Instantly, the complaint did contain a notice to plead. Furthermore, plaintiffs filed their preliminary objections in the nature of a petition to strike defendants' answer in timely fashion.*fn2

[ 301 Pa. Super. Page 159]

We are unable to conclude, under the facts and circumstances of this particular case, that the equities favor the defendants. To the contrary, justice and fair play favors the position of the plaintiffs and we conclude that the lower court's failure to grant plaintiffs' preliminary objection in the nature of a motion to strike the defendants' answer was an abuse of discretion which has caused manifest and palpable injury to plaintiff. Gagliardi v. Lynn, 446 Pa. 144, 285 A.2d 109 (1971).

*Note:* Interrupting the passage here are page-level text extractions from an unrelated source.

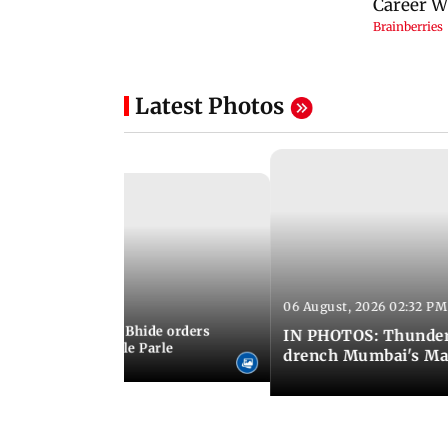
Latest Photos
06 August, 2026 02:32 PM
 03:07 PM IST
MC chief Ashwini Bhide orders
IN PHOTOS: Thunder
ncroachments in Vile Parle
drench Mumbai's Ma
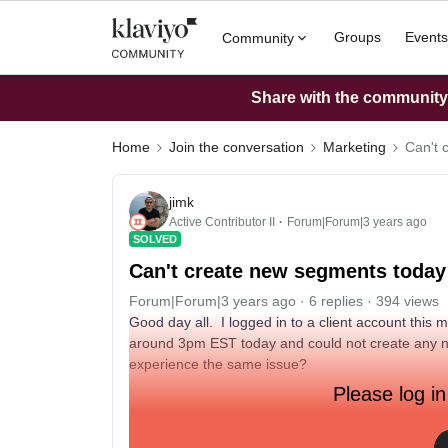
Groups
Events
Community
Share with the community: 
Home
Join the conversation
Marketing
Can't 
jimk
Active Contributor II
Forum|Forum|3 years ago
SOLVED
Can't create new segments today
Forum|Forum|3 years ago
6 replies
394 views
Good day all. I logged in to a client account this
around 3pm EST today and could not create any 
experience the same issue?
Please log in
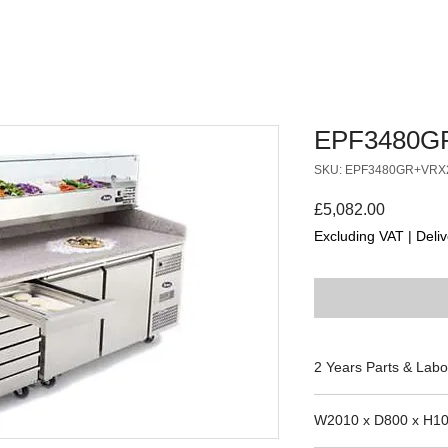
EPF3480G
SKU: EPF3480GR+VRX
Price
£5,082.00
Excluding VAT
|
Deliv
2 Years Parts & Labo
220V
W2010 x D800 x H1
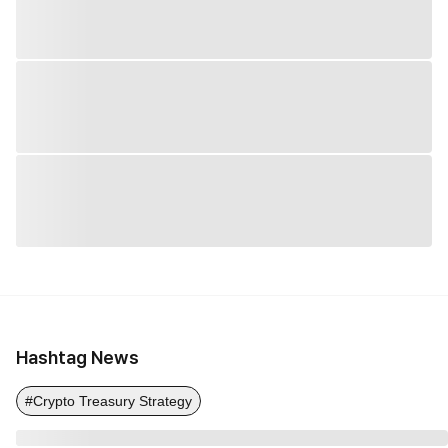
Hashtag News
#Crypto Treasury Strategy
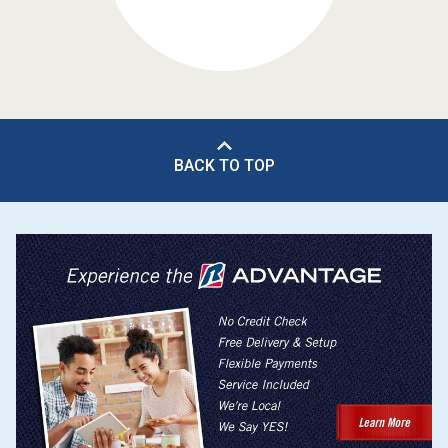
BACK TO TOP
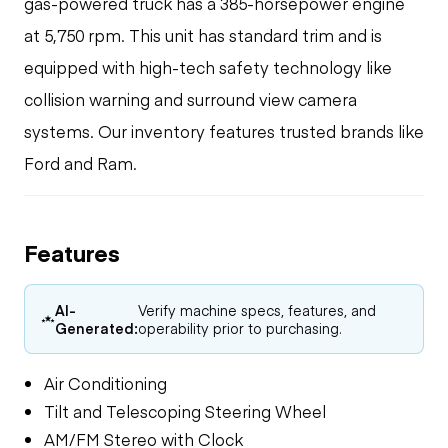
gas-powered truck has a 385-horsepower engine
at 5,750 rpm. This unit has standard trim and is
equipped with high-tech safety technology like
collision warning and surround view camera
systems. Our inventory features trusted brands like
Ford and Ram.
Features
AI-
Verify machine specs, features, and
Generated:
operability prior to purchasing.
Air Conditioning
Tilt and Telescoping Steering Wheel
AM/FM Stereo with Clock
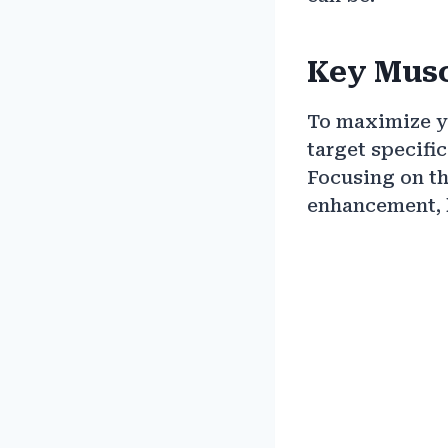
Key Musc
To maximize yo
target specifi
Focusing on th
enhancement, 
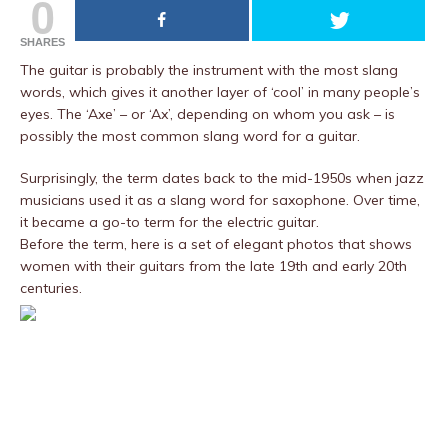
0
SHARES
The guitar is probably the instrument with the most slang
words, which gives it another layer of ‘cool’ in many people’s
eyes. The ‘Axe’ – or ‘Ax’, depending on whom you ask – is
possibly the most common slang word for a guitar.
Surprisingly, the term dates back to the mid-1950s when jazz
musicians used it as a slang word for saxophone. Over time,
it became a go-to term for the electric guitar.
Before the term, here is a set of elegant photos that shows
women with their guitars from the late 19th and early 20th
centuries.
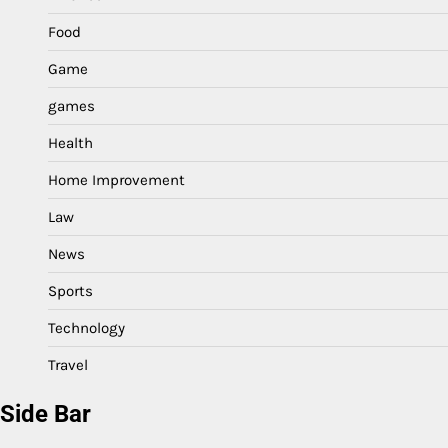
Food
Game
games
Health
Home Improvement
Law
News
Sports
Technology
Travel
Side Bar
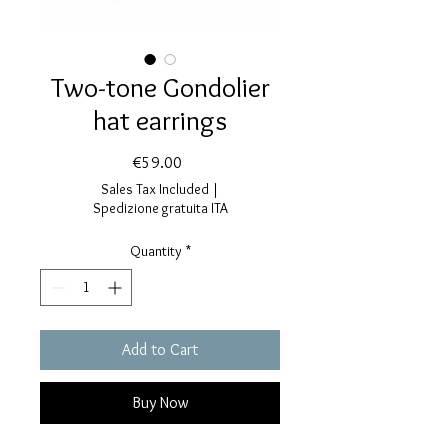
Two-tone Gondolier
hat earrings
Price
€59.00
Sales Tax Included
|
Spedizione gratuita ITA
Quantity
*
Add to Cart
Buy Now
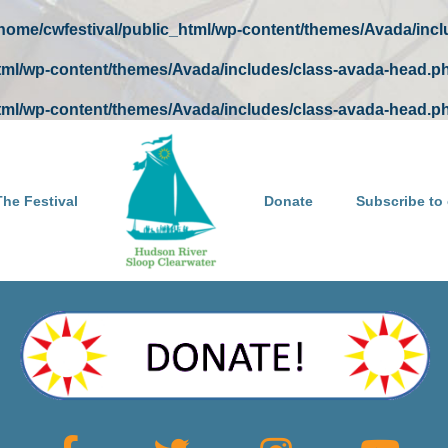
/home/cwfestival/public_html/wp-content/themes/Avada/inc
html/wp-content/themes/Avada/includes/class-avada-head.p
html/wp-content/themes/Avada/includes/class-avada-head.p
he Festival
Donate
Subscribe to 
May you have many more happy and healthy birthdays!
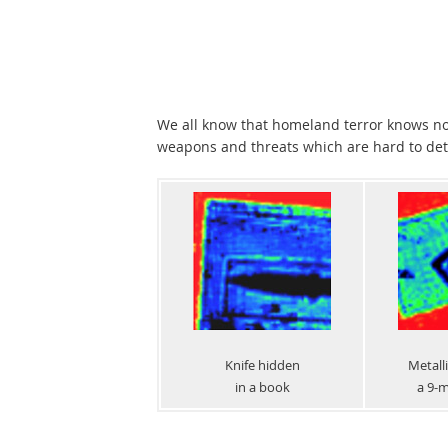
We all know that homeland terror knows no
weapons and threats which are hard to dete
Knife hidden
Metalli
in a book
a 9-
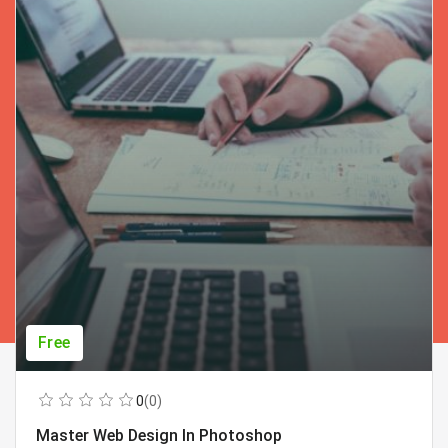
Free
0
(0)
Master Web Design In Photoshop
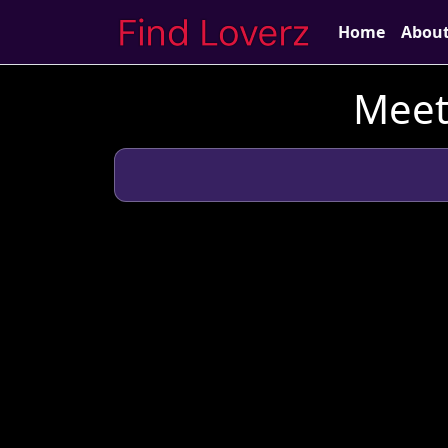
Home
Abou
Meet 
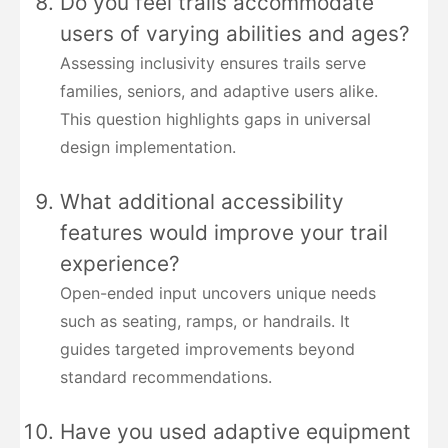
Do you feel trails accommodate
users of varying abilities and ages?
Assessing inclusivity ensures trails serve
families, seniors, and adaptive users alike.
This question highlights gaps in universal
design implementation.
What additional accessibility
features would improve your trail
experience?
Open-ended input uncovers unique needs
such as seating, ramps, or handrails. It
guides targeted improvements beyond
standard recommendations.
Have you used adaptive equipment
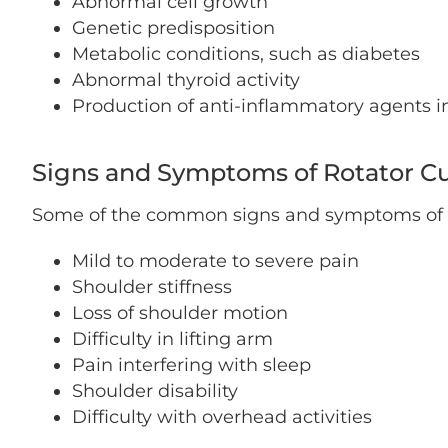
Abnormal cell growth
Genetic predisposition
Metabolic conditions, such as diabetes
Abnormal thyroid activity
Production of anti-inflammatory agents i
Signs and Symptoms of Rotator Cuf
Some of the common signs and symptoms of rot
Mild to moderate to severe pain
Shoulder stiffness
Loss of shoulder motion
Difficulty in lifting arm
Pain interfering with sleep
Shoulder disability
Difficulty with overhead activities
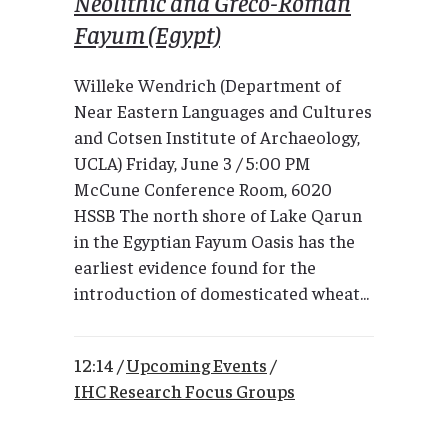
Neolithic and Greco-Roman
Fayum (Egypt)
Willeke Wendrich (Department of
Near Eastern Languages and Cultures
and Cotsen Institute of Archaeology,
UCLA) Friday, June 3 / 5:00 PM
McCune Conference Room, 6020
HSSB The north shore of Lake Qarun
in the Egyptian Fayum Oasis has the
earliest evidence found for the
introduction of domesticated wheat...
12:14 /
Upcoming Events
/
IHC Research Focus Groups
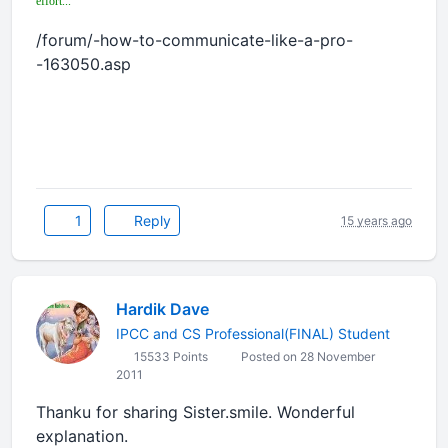
effort...
/forum/-how-to-communicate-like-a-pro-
-163050.asp
1
Reply
15 years ago
Hardik Dave
IPCC and CS Professional(FINAL) Student
15533 Points
Posted on 28 November
2011
Thanku for sharing Sister.smile. Wonderful
explanation.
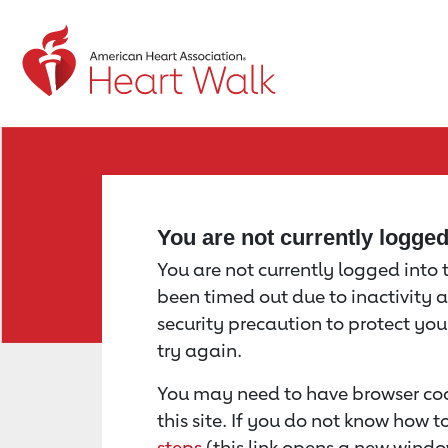
Return to event page
You are not currently logge
You are not currently logged into th
been timed out due to inactivity a
security precaution to protect yo
try again.
You may need to have browser coo
this site. If you do not know how 
steps
(this link opens a new windo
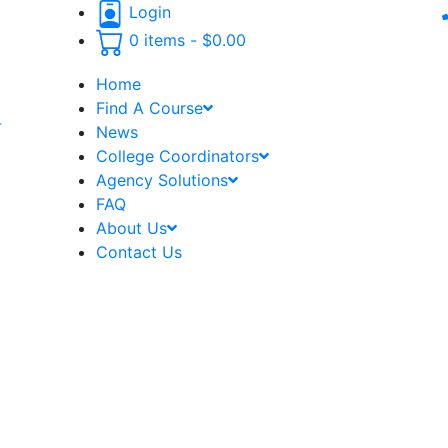
Login
0 items -
$
0.00
Home
Find A Course
-
News
College Coordinators
Agency Solutions
FAQ
About Us
Contact Us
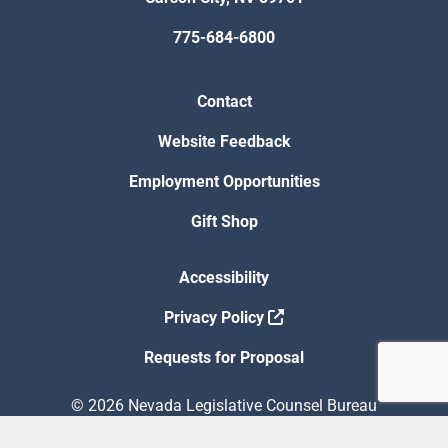
775-684-6800
Contact
Website Feedback
Employment Opportunities
Gift Shop
Accessibility
Privacy Policy
Requests for Proposal
© 2026 Nevada Legislative Counsel Bureau
Version Build Date: 8/5/2026 12:48:13 PM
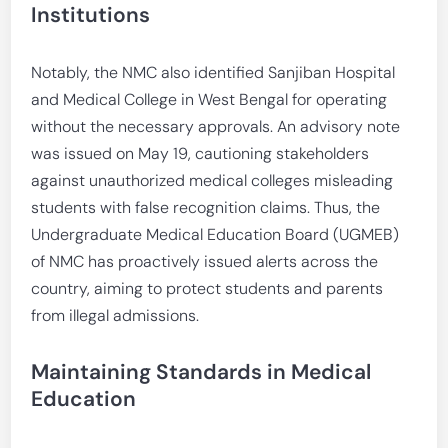
Institutions
Notably, the NMC also identified Sanjiban Hospital
and Medical College in West Bengal for operating
without the necessary approvals. An advisory note
was issued on May 19, cautioning stakeholders
against unauthorized medical colleges misleading
students with false recognition claims. Thus, the
Undergraduate Medical Education Board (UGMEB)
of NMC has proactively issued alerts across the
country, aiming to protect students and parents
from illegal admissions.
Maintaining Standards in Medical
Education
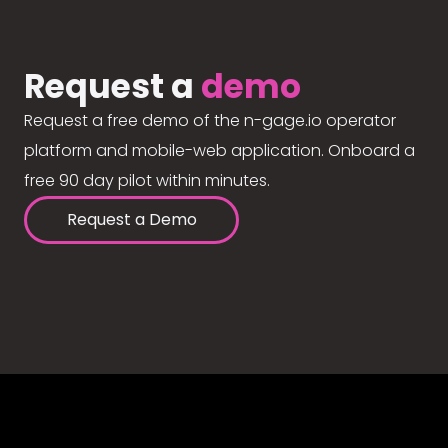
Request a
demo
Request a free demo of the n-gage.io operator
platform and mobile-web application. Onboard a
free 90 day pilot within minutes.
Request a Demo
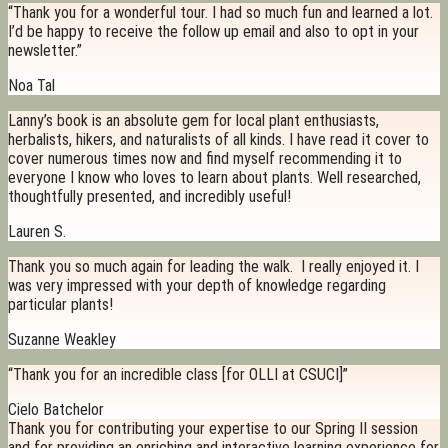
“Thank you for a wonderful tour. I had so much fun and learned a lot.
I’d be happy to receive the follow up email and also to opt in your
newsletter.”
Noa Tal
Lanny’s book is an absolute gem for local plant enthusiasts,
herbalists, hikers, and naturalists of all kinds. I have read it cover to
cover numerous times now and find myself recommending it to
everyone I know who loves to learn about plants. Well researched,
thoughtfully presented, and incredibly useful!
Lauren S.
Thank you so much again for leading the walk. I really enjoyed it. I
was very impressed with your depth of knowledge regarding
particular plants!
Suzanne Weakley
“Thank you for an incredible class [for OLLI at CSUCI]”
Cielo Batchelor
Thank you for contributing your expertise to our Spring II session
and for providing an enriching and interactive learning experience for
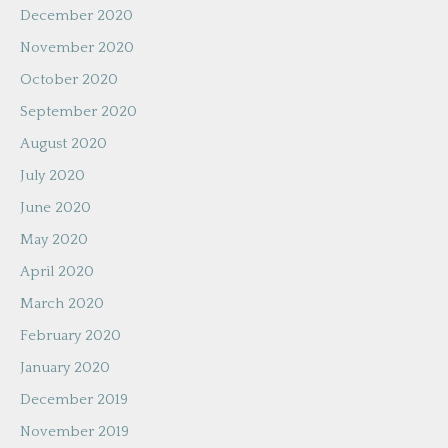
December 2020
November 2020
October 2020
September 2020
August 2020
July 2020
June 2020
May 2020
April 2020
March 2020
February 2020
January 2020
December 2019
November 2019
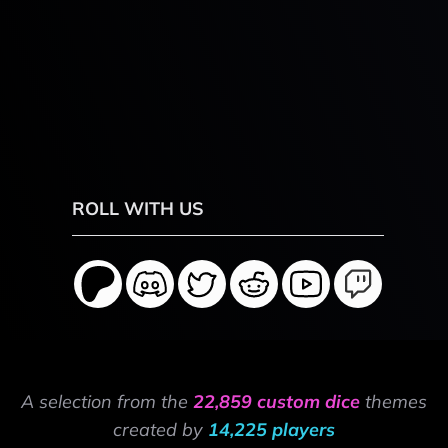
ROLL WITH US
A selection from the
22,859 custom dice
themes
created by
14,225 players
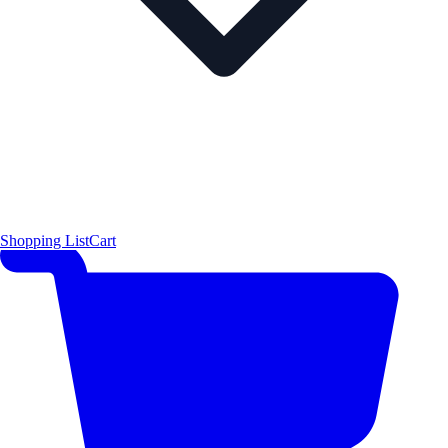
Shopping List
Cart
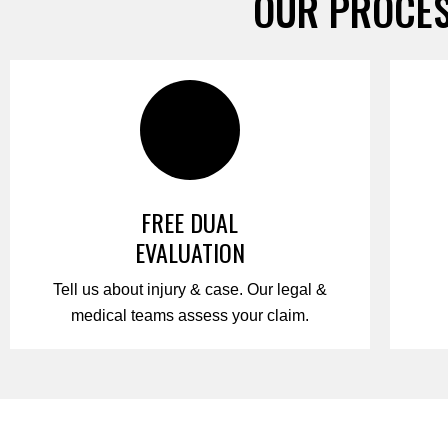
OUR PROCES
FREE DUAL
EVALUATION
Tell us about injury & case. Our legal &
medical teams assess your claim.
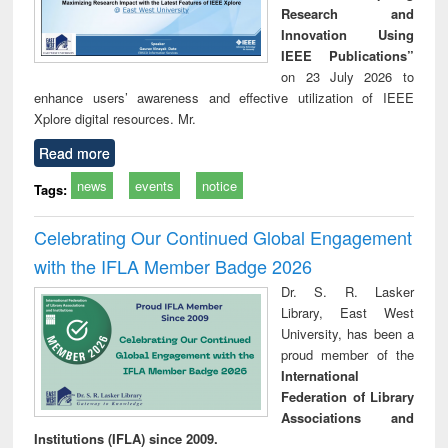
Research and
Innovation Using
IEEE Publications”
on 23 July 2026 to
enhance users’ awareness and effective utilization of IEEE
Xplore digital resources. Mr.
Read more
news
events
notice
Tags:
Celebrating Our Continued Global Engagement
with the IFLA Member Badge 2026
Dr. S. R. Lasker
Library, East West
University, has been a
proud member of the
International
Federation of Library
Associations and
Institutions (IFLA) since 2009.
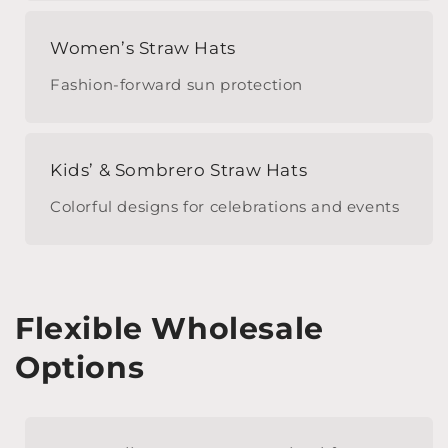
Women’s Straw Hats
Fashion-forward sun protection
Kids’ & Sombrero Straw Hats
Colorful designs for celebrations and events
Flexible Wholesale
Options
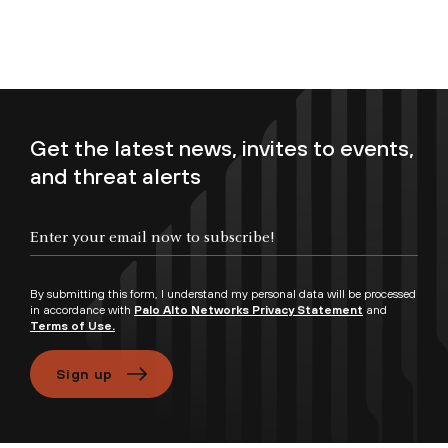
Get the latest news, invites to events,
and threat alerts
Enter your email now to subscribe!
By submitting this form, I understand my personal data will be processed
in accordance with
Palo Alto Networks Privacy Statement
and
Terms of Use.
Sign up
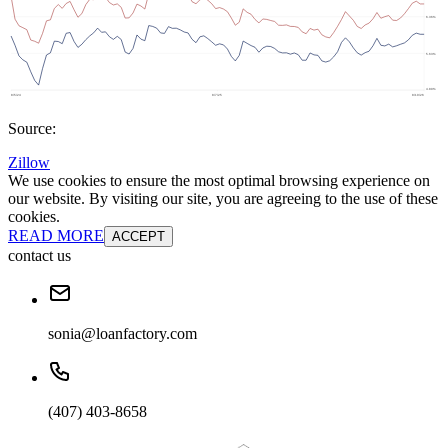
Source:
Zillow
We use cookies to ensure the most optimal browsing experience on
our website. By visiting our site, you are agreeing to the use of these
cookies.
READ MORE
ACCEPT
contact us
sonia@loanfactory.com
(407) 403-8658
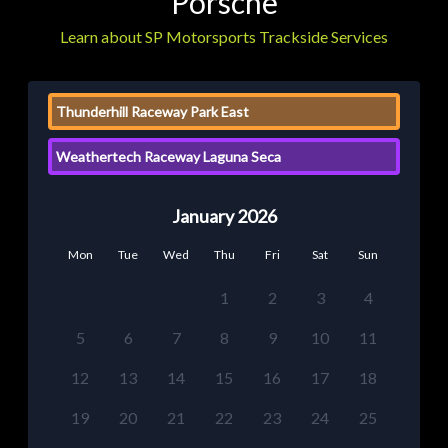
Porsche
Learn about SP Motorsports Trackside Services
Thunderhill Raceway Park East
Weathertech Raceway Laguna Seca
January 2026
Mon
Tue
Wed
Thu
Fri
Sat
Sun
1
2
3
4
5
6
7
8
9
10
11
12
13
14
15
16
17
18
19
20
21
22
23
24
25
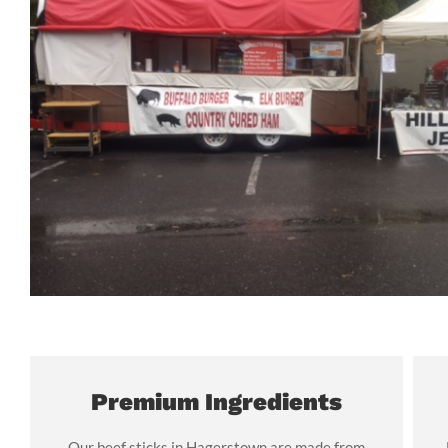
Premium Ingredients
Our beef sticks in Hagerstown are made from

Reversed and remanded for further proceedings not inconsistent with this opinion.

CIRILLO, Judge, dissenting:

I respectfully dissent.

The majority holds that the lower court erred in failing to grant the plaintiffs' Motion to Strike the defendants' Answer. In its Opinion, the majority found that had the defendants responded timely to the complaint, the plaintiffs would have had time to join other defendants who might be liable in this suit. However, under the Pennsylvania Rules of Civil Procedure, the time within which pleadings may be filed can be extended.

Rules relating to the manner of commencing an action or the time for serving process or for filing or serving pleadings may be waived by agreement of the parties. The court on cause shown may extend or shorten the time within which pleadings shall be filed or process served.

Pa.R.C.P. No. 1003.

This provision is designed to enable the courts to supervise the conduct of litigation and to prevent unfair prejudice to both sides. That purpose was indeed served in this case.

[ 301 Pa. Super. Page 160]

The preliminary objections were briefed and, after argument, the lower court determined that the answer should stand. The Honorable D. Richard Eckman, in his Order of January 18, 1979, stated, "We are of the opinion that the equities in the present case favor the defendants." I am compelled to agree with Judge Eckman.

If the plaintiff has been prejudiced by the late answer, because of the running of the statute of limitations, the fault lay as much, or even more, with the plaintiffs than with the defendants. The plaintiffs had control of their cause of action for almost two years and had every opportunity to investigate all of the facts, including the identity of potential defendants.

The consequences of the plaintiffs' failure to sue the right parties was the direct result of their own actions. Therefore, I would hold that the court did not abuse its discretion when it permitted the defendants more than twenty days to file an answer. Compare: Turner v. Hebner, 276 Pa. Super. 341, 419 A.2d 488 (1980).

Additionally, the lower court properly determined that the plaintiffs could not amend their complaint to rectify their error in suing the wrong defendants. The plaintiffs sought to add new and distinct parties to the litigation after the expiration of the statute of limitations.

Rule No. 1033 of the Pennsylvania Rules of Civil Procedure provides for the amendment of a complaint to "change the form of action" or "correct the name of a party." However, the rule will not permit the addition of new and distinct parties to the litigation, particularly where the statute of limitations has run against the new causes of action. Cianchetti v. Kaylen, 241 Pa. Super. 437, 361 A.2d 842 (1976), Hillbrook Apartments, Inc. v. Nyce Crete Company, 237 Pa. Super. 565, 352 A.2d 148 (1975).

Accordingly, I would affirm the Order of the Court below.